Asay planted three trees in a single pot, one larger and two young shoots, one of which came from a seed from the same mother as the large tree and the other from another region. Months later, there were more underground connections between the big one and his brother, to whom he transferred more nutrients than between the big one and the stranger. And what about those that are already just a patchy trunk without branches or leaves to make photosynthesis, and yet they are still alive? "We discovered that, in some cases, a neighbouring tree was passing nutrients and carbon to them. The forest takes care of its elders," says Asay.
Listening to these experts, could it be said that there are similarities between plant life and the emotional life of people? It seems like an exaggerated metaphor, but to some extent, yes: "There is a friendship between trees. It does not happen often, because they cannot choose beside whom they grow. Perhaps it happens to one in fifty. Look at these two, their roots are firmly intertwined, their branches do not overlap, so as not to take away the light," says Wohlleben in the documentary Intelligent Trees as he shows the camera two beautiful cedars. "If one dies, the one that is left suffers, gets sick and dies soon after.
The green friendship
Simard smiles when asked about green friendship: "In ecology, we call it interaction, although it's a rather clinical term. Plants collaborate, help each other, maintain mutualistic relationships. It's a question of language. In human terms, we would call that phenomenon friendship," he reflects. In any case, the idea of the forest as a family of trees changes our perception and our way of treating them, according to Simard.

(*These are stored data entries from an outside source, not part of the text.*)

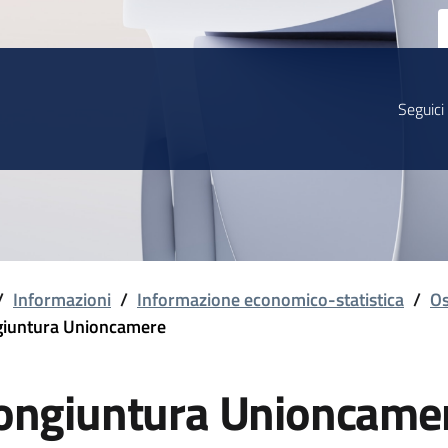
Seguici
/
Informazioni
/
Informazione economico-statistica
/
Os
iuntura Unioncamere
ongiuntura Unioncame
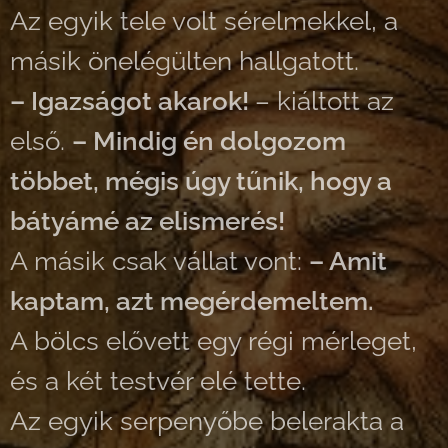
Az egyik tele volt sérelmekkel, a
másik önelégülten hallgatott.
– Igazságot akarok!
– kiáltott az
első.
– Mindig én dolgozom
többet, mégis úgy tűnik, hogy a
bátyámé az elismerés!
A másik csak vállat vont:
– Amit
kaptam, azt megérdemeltem.
A bölcs elővett egy régi mérleget,
és a két testvér elé tette.
Az egyik serpenyőbe belerakta a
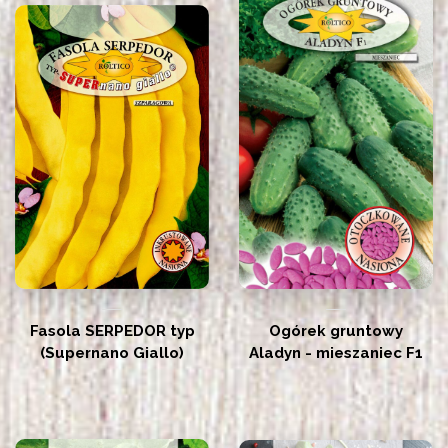
Fasola SERPEDOR typ
Ogórek gruntowy
(Supernano Giallo)
Aladyn - mieszaniec F1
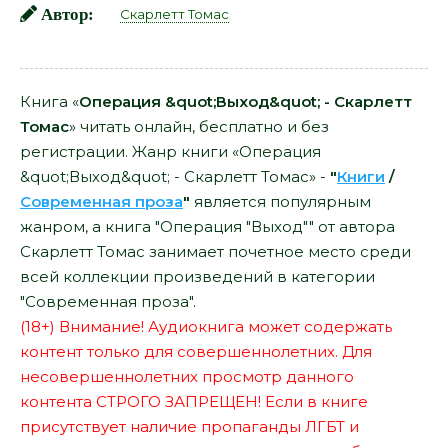
Автор:
Скарлетт Томас
Книга «
Операция &quot;Выход&quot; - Скарлетт
Томас
» читать онлайн, бесплатно и без
регистрации. Жанр книги «Операция
&quot;Выход&quot; - Скарлетт Томас» -
"
Книги
/
Современная проза
"
является популярным
жанром, а книга "Операция "Выход"" от автора
Скарлетт Томас занимает почетное место среди
всей коллекции произведений в категории
"Современная проза".
(18+) Внимание! Аудиокнига может содержать
контент только для совершеннолетних. Для
несовершеннолетних просмотр данного
контента СТРОГО ЗАПРЕЩЕН! Если в книге
присутствует наличие пропаганды ЛГБТ и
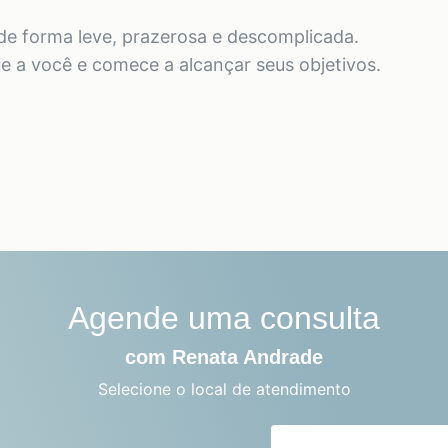
 de forma leve, prazerosa e descomplicada.
ue a você e comece a alcançar seus objetivos.
Agende uma consulta
com Renata Andrade
Selecione o local de atendimento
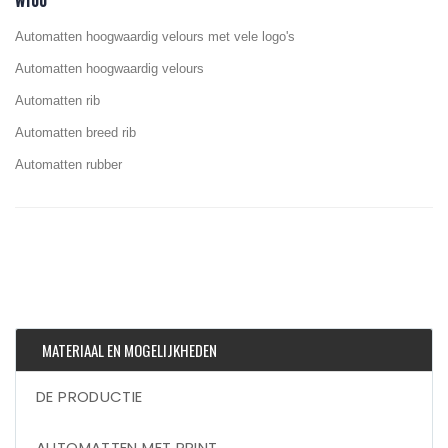
W100
Automatten hoogwaardig velours met vele logo's
Automatten hoogwaardig velours
Automatten rib
Automatten breed rib
Automatten rubber
MATERIAAL EN MOGELIJKHEDEN
DE PRODUCTIE
AUTOMATTEN MET PRINT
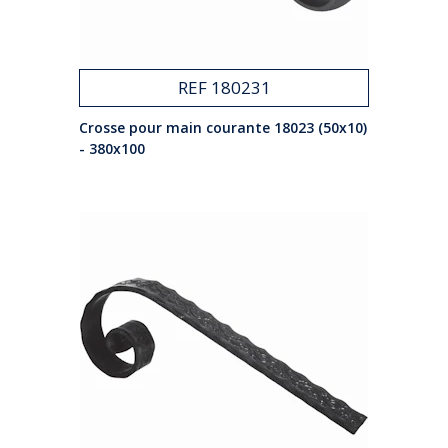
REF 180231
Crosse pour main courante 18023 (50x10)
- 380x100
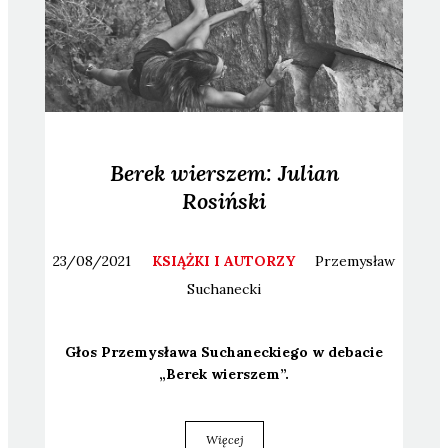
Berek wierszem: Julian
Rosiński
23/08/2021
KSIĄŻKI I AUTORZY
Przemysław
Suchanecki
Głos Prze­my­sła­wa Sucha­nec­kie­go w deba­cie
„Berek wier­szem”.
Więcej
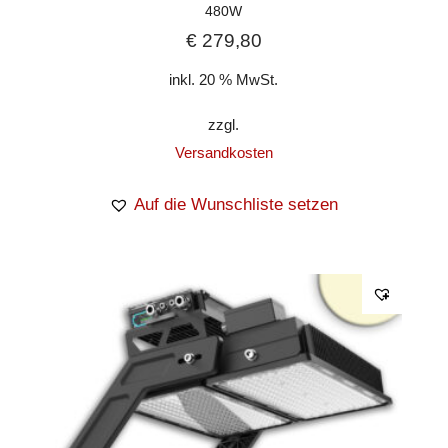
480W
€
279,80
inkl. 20 % MwSt.
zzgl.
Versandkosten
Auf die Wunschliste setzen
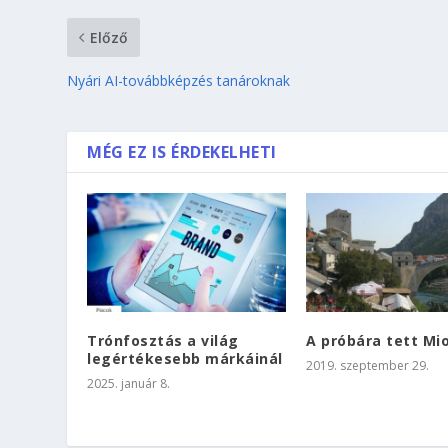
Előző
Nyári AI-továbbképzés tanároknak
MÉG EZ IS ÉRDEKELHETI
Trónfosztás a világ
A próbára tett Mi
legértékesebb márkáinál
2019. szeptember 29.
2025. január 8.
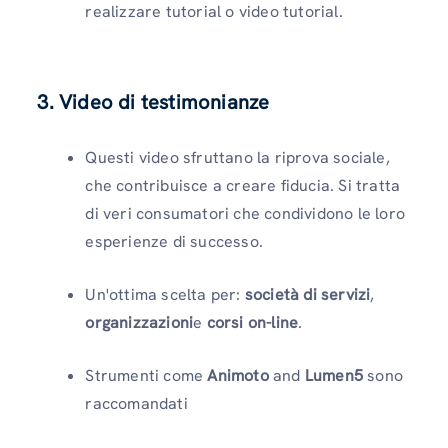
realizzare tutorial o video tutorial.
3.
Video di testimonianze
Questi video sfruttano la riprova sociale,
che contribuisce a creare fiducia. Si tratta
di veri consumatori che condividono le loro
esperienze di successo.
Un'ottima scelta per:
società di servizi
,
organizzazioni
e
corsi on-line
.
Strumenti come
Animoto
and
Lumen5
sono
raccomandati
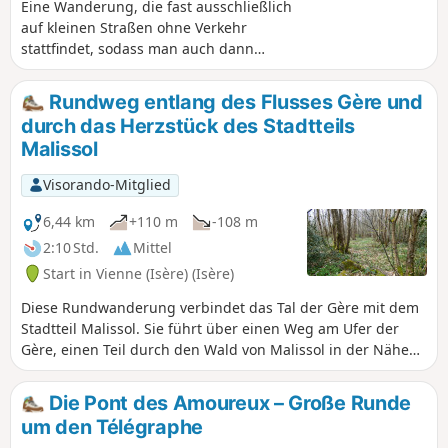
Eine Wanderung, die fast ausschließlich
auf kleinen Straßen ohne Verkehr
stattfindet, sodass man auch dann
weitergehen kann, wenn die Wege
unpassierbar sind. Zunächst entdecken
Rundweg entlang des Flusses Gère und
Sie Vienne und sein Panorama von
durch das Herzstück des Stadtteils
Notre-Dame de Pipet aus, dann die
Malissol
Höhen von Vienne mit wunderschönen
Ausblicken auf das Rhonetal und das
Visorando-Mitglied
Pilat-Massiv im Hintergrund. Auf dem
Rückweg entdecken Sie die Anwesen in
6,44 km
+110 m
-108 m
den Höhen von Vienne und genießen
2:10 Std.
Mittel
weiterhin einen schönen Blick auf die
Start in Vienne (Isère) (Isère)
Hügel von Vienne.
Diese Rundwanderung verbindet das Tal der Gère mit dem
Stadtteil Malissol. Sie führt über einen Weg am Ufer der
Gère, einen Teil durch den Wald von Malissol in der Nähe
des Trimm-dich-Pfads und einige mineralischere Abschnitte
im Herzen des Stadtteils Malissol. Familienwanderung mit
Die Pont des Amoureux – Große Runde
geringem Höhenunterschied, die mit flachen,
um den Télégraphe
geschlossenen Schuhen (Waldwege) zu bewältigen ist.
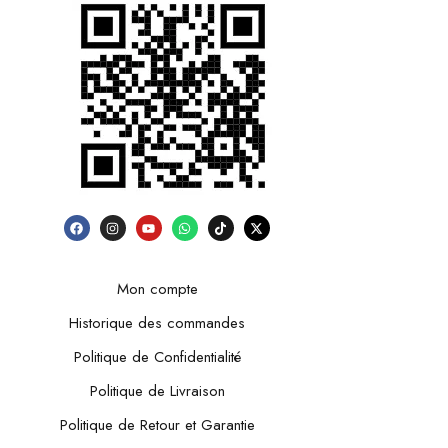
Mon compte
Historique des commandes
Politique de Confidentialité
Politique de Livraison
Politique de Retour et Garantie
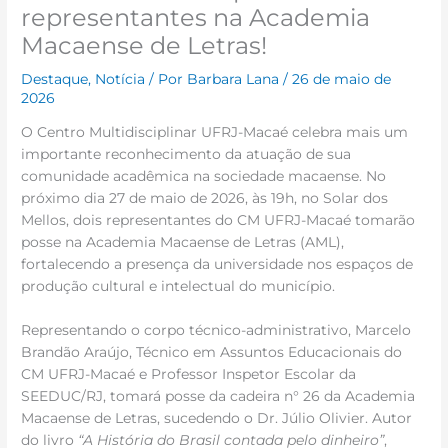
representantes na Academia
Macaense de Letras!
Destaque
,
Notícia
/ Por
Barbara Lana
/
26 de maio de
2026
O Centro Multidisciplinar UFRJ-Macaé celebra mais um
importante reconhecimento da atuação de sua
comunidade acadêmica na sociedade macaense. No
próximo dia 27 de maio de 2026, às 19h, no Solar dos
Mellos, dois representantes do CM UFRJ-Macaé tomarão
posse na Academia Macaense de Letras (AML),
fortalecendo a presença da universidade nos espaços de
produção cultural e intelectual do município.
Representando o corpo técnico-administrativo, Marcelo
Brandão Araújo, Técnico em Assuntos Educacionais do
CM UFRJ-Macaé e Professor Inspetor Escolar da
SEEDUC/RJ, tomará posse da cadeira n° 26 da Academia
Macaense de Letras, sucedendo o Dr. Júlio Olivier. Autor
do livro
“A História do Brasil contada pelo dinheiro”
,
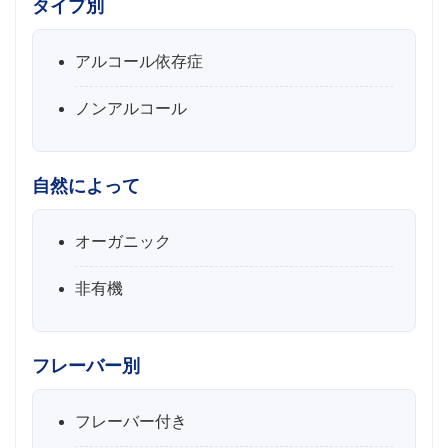
タイプ別
アルコール依存症
ノンアルコール
自然によって
オーガニック
非有機
フレーバー別
フレーバー付き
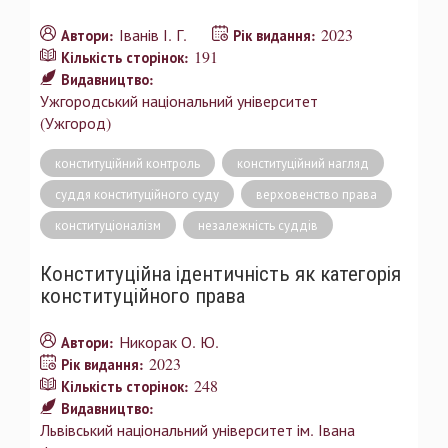
Іванів І. Г.
2023
Автори:
Рік видання:
191
Кількість сторінок:
Видавництво:
Ужгородський національний університет
(Ужгород)
конституційний контроль
конституційний нагляд
суддя конституційного суду
верховенство права
конституціоналізм
незалежність суддів
Конституційна ідентичність як категорія
конституційного права
Никорак О. Ю.
Автори:
2023
Рік видання:
248
Кількість сторінок:
Видавництво:
Львівський національний університет ім. Івана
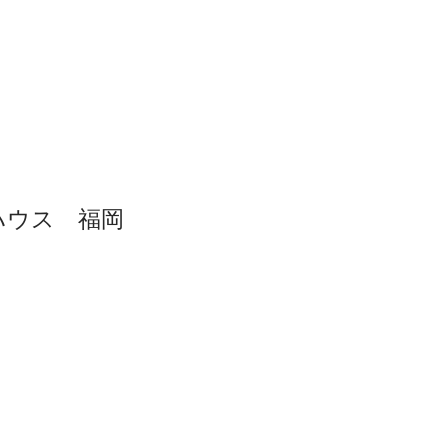
ルハウス 福岡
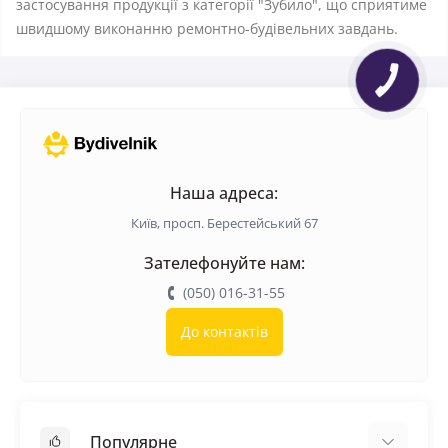
застосування продукції з категорії "Зубило", що сприятиме
швидшому виконанню ремонтно-будівельних завдань.
Наша адреса:
Київ, просп. Берестейський 67
Зателефонуйте нам:
(050) 016-31-55
До контактів
Популярне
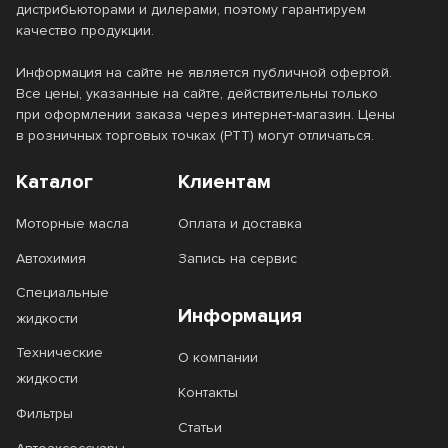
дистрибьюторами и дилерами, поэтому гарантируем
качество продукции.
Информация на сайте не является публичной офертой.
Все цены, указанные на сайте, действительны только
при оформлении заказа через интернет-магазин. Цены
в розничных торговых точках (РТТ) могут отличаться.
Каталог
Клиентам
Моторные масла
Оплата и доставка
Автохимия
Запись на сервис
Специальные
Информация
жидкости
Технические
О компании
жидкости
Контакты
Фильтры
Статьи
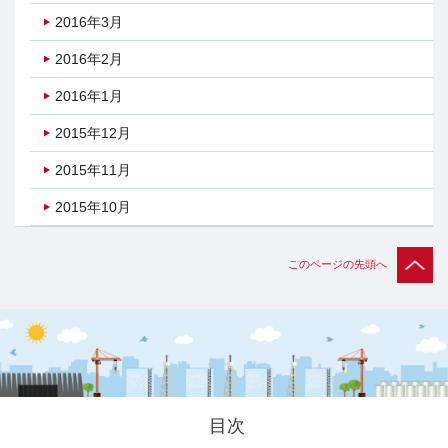
2016年3月
2016年2月
2016年1月
2015年12月
2015年11月
2015年10月
このページの先頭へ
目次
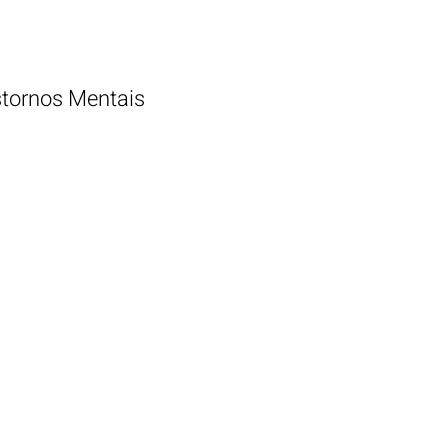
tornos Mentais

Among her research projects is investigating how to strengthen forests to deal with climate change. In an article published in 2018 in the New Phytologist magazine, he highlights the importance of so-called host receptivity, that is, the ability of a tree species to associate with a large number of mycorrhizal fungi species. According to Marañón, "the most promiscuous trees had the highest rate of northward expansion after the last glaciation.
Simard continues to search for ways of collaboration between humans and trees from which we both benefit. He has found a new dimension to the word ecosystem and has taught us that, in its own way, the forest has a huge brain that functions underground. For his part, Wohlleben calls attention to the problem of uncontrolled logging. In his opinion, the alternative is to make friendly management of the forest, which allows the trees to satisfy their social needs and pass on "their knowledge to the next generation. At least some should be allowed to age with dignity and die a natural death.